The invention also relates to a method for managing the flight of an aircraft, the method being implemented by an electronic flight management system to be carried on board the aircraft, and comprising the following steps:

• • acquiring at least one flight plan section, from an electronic transmitting equipment, external to the flight management system;
  • inserting each acquired section into a current flight plan, the current flight plan including one or more current sections, and to obtain a new flight plan resulting from the insertion of the acquired section(s); and
  • calculating a new trajectory of the aircraft from the new flight plan;
  • at least one acquired section including at least one additional constraint, each additional constraint being of a type distinct from that of the constraint(s) associated with each current section, and
  • during the calculation step, the new trajectory is calculated as a function of each additional constraint.

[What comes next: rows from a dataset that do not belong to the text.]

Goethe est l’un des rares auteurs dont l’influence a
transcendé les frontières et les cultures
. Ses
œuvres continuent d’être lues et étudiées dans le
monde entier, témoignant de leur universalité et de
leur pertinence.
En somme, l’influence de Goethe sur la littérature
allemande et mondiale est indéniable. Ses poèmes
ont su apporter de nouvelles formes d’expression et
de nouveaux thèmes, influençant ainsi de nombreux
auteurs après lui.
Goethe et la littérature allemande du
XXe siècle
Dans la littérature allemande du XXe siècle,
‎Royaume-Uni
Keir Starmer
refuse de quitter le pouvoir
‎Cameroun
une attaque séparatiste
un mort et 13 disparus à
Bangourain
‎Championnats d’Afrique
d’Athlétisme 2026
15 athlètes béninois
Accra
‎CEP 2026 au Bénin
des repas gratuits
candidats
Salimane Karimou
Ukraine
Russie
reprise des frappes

The invention also concerns a non-transitory computer-readable medium including a computer program including software instructions which, when executed by a computer, implement a flight management method, as defined above.

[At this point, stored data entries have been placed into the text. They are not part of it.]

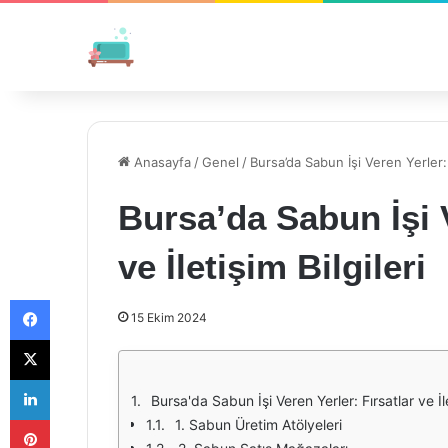
Anasayfa
/
Genel
/
Bursa’da Sabun İşi Veren Yerler: F
Bursa’da Sabun İşi V
ve İletişim Bilgileri
Facebook
15 Ekim 2024
X
LinkedIn
Bursa'da Sabun İşi Veren Yerler: Fırsatlar ve İle
Pinterest
1. Sabun Üretim Atölyeleri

BRIEF DESCRIPTION OF THE DRAWINGS

These features and advantages of the invention will become clearer upon reading the following description, given only as a non-limiting example, and made with reference to the appended drawings, on which:

FIG. 1 is a schematic representation of an aircraft including avionics systems, of which a flight management system according to the invention, the flight management system including a module for acquiring at least one flight plan section, a module for inserting each acquired section into a current flight plan in order to obtain a new flight plan, and a module for calculating a new trajectory for the aircraft from the new flight plan; and

FIG. 2 is a schematic representation of the insertion, by the flight management system of FIG. 1, of flight plan section(s) into the current flight plan, two flight plan sections being inserted in the example of this figure; and

FIG. 3 is a flow chart of a method, according to the invention, for managing the flight of the aircraft, the method being implemented by the electronic flight management system of FIG. 1.

DETAILED DESCRIPTION

In FIG. 1, an aircraft 10 comprises a plurality of avionics systems 12, an electronic flight management system 14, also known as an FMS, and a user interface 16 connected to the flight management system 14.

Also shown in FIG. 1 is an electronic transmitting equipment 18, external to the flight management system 14, yet able to communicate with the flight management system 14. In the example shown in FIG. 1, the electronic transmitting equipment 18 is included in the aircraft 10 and is connected to the flight management system 14.

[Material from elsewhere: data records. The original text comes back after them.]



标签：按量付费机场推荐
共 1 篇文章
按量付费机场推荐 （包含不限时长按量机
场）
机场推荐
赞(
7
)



Alternatively, the transmitting equipment 18 and the flight management system 14 are implemented as a single avionics calculator, carried on board the aircraft 10; the transmitting equipment 18 and the flight management system 14 then being implemented as separate software functions within said avionics calculator.

Alternatively, the electronic transmitting equipment 18 is external to the aircraft 10 and is typically ground-based equipment.

Also shown in FIG. 1 is an electronic receiving equipment 20, external to the flight management system 14, yet capable of communicating with it, particularly to receive information from the flight management system 14. In the example shown in FIG. 1, the receiving equipment 20 is included in the aircraft 10 and is then connected to the flight management system 14.

Alternatively, the receiving equipment 20 and the flight management system 14 are implemented as a single avionics calculator, carried on board the aircraft 10; the receiving equipment 20 and the flight management system 14 then being implemented as separate software functions within said avionics calculator.

In addition to this variant, the transmitting equipment 18, the receiving equipment 20 and the flight management system 14 are implemented in the form of a single avionics calculator, on board the aircraft 10; the transmitting equipment 18, the receiving equipment 20 and the flight management system 14 then being implemented in the form of separate software functions within said avionics calculator.

In yet another variant, the receiving equipment 20 is an equipment external to the aircraft 10, and for example a ground equipment.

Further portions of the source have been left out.